### WORK ORDER
A verbatim copy of all the data is required; the pictures should not appear in it.

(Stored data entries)
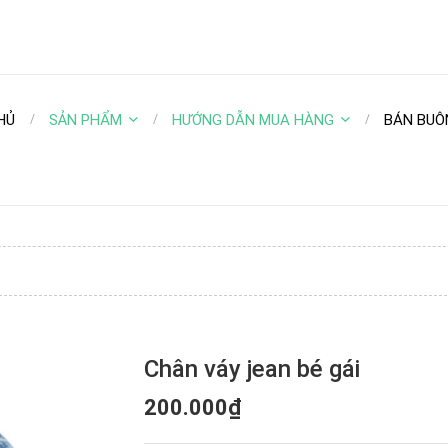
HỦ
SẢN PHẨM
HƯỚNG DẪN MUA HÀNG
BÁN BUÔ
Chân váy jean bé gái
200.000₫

### SOLUTION FOR THIS TASK
HỦ
SẢN PHẨM
HƯỚNG DẪN MUA HÀNG
BÁN BUÔ
Chân váy jean bé gái
200.000₫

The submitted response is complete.